北朝鮮「核放棄」は望み薄 金正恩は長期戦の構えか?
核保有の重要性とこれまで開発につぎ込んだ資金を考えると、金委員長は核兵器開発の放棄で体制が揺らぐことのないように話し合いを慎重に進めると専門家はみている。
金委員長は2011年の実権掌握以降、軍事力と経済の発展に等しく力を入れ、政権内部の勢力の均衡を図ってきた。
インターナショナル・クライシス・グループのシニアアドバイザー、クリストファー・グリーン氏によると、2013年以降は軍部寄りの勢力が台頭してきたが、トランプ大統領との首脳会談で経済発展を重視する勢力の主張が勢いを増す可能性がある。

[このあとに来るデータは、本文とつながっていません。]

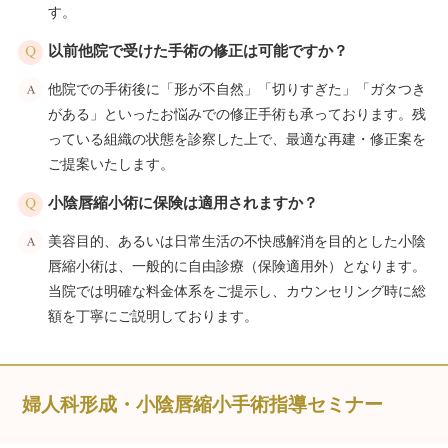
す。
以前他院で受けた手術の修正は可能ですか？
他院での手術後に「形が不自然」「切りすぎた」「ガタつき
がある」といったお悩みでの修正手術も承っております。残
っている組織の状態を診察した上で、最適な再建・修正案を
ご提案いたします。
小陰唇縮小術に保険は適用されますか？
美容目的、あるいは日常生活の不快感解消を目的とした小陰
唇縮小術は、一般的に自由診療（保険適用外）となります。
当院では明確な料金体系をご提示し、カウンセリング時に総
額を丁寧にご説明しております。
婦人科形成・小陰唇縮小手術指導セミナー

ただ、軍部やエリート層は非核化の受け入れに消極的だろう。金炯錫氏は「こうした人々は通常兵器だけで安全保障が確保できるとは絶対に考えない。金委員長の(非核化の)判断に抵抗し、開発継続を主張し続けるだろう」という。
中国国営メディアによると、金委員長は「故金日成主席と故金正日総書記の遺訓により朝鮮半島の非核化に尽力することは、われわれの一貫した立場だ」と表明した。
だが、北朝鮮は長らく公の場では核開発を進めないと言いながら、実際には開発を続けてきた。外国との合意が何度も裏切られてきた経緯があるため、多くの専門家は今度も同じ結果になるとみている。
北朝鮮は過去に、朝鮮半島から米軍が撤退し、韓国と日本が米国の「核の傘」から抜ければ非核化を検討する方針を示したこともある。米政府には飲めない要求だった。
「北朝鮮と交渉したことのあるわれわれのような者には、彼らの言う非核化の意味はお見通しだ」と語るのは、元米国務省高官のエバンス・リビア氏。「指導部が国民、とりわけ軍部の理解を求める必要が出てくるとすれば、その内容はせいぜい核開発計画の一部『凍結』だろう」と語った。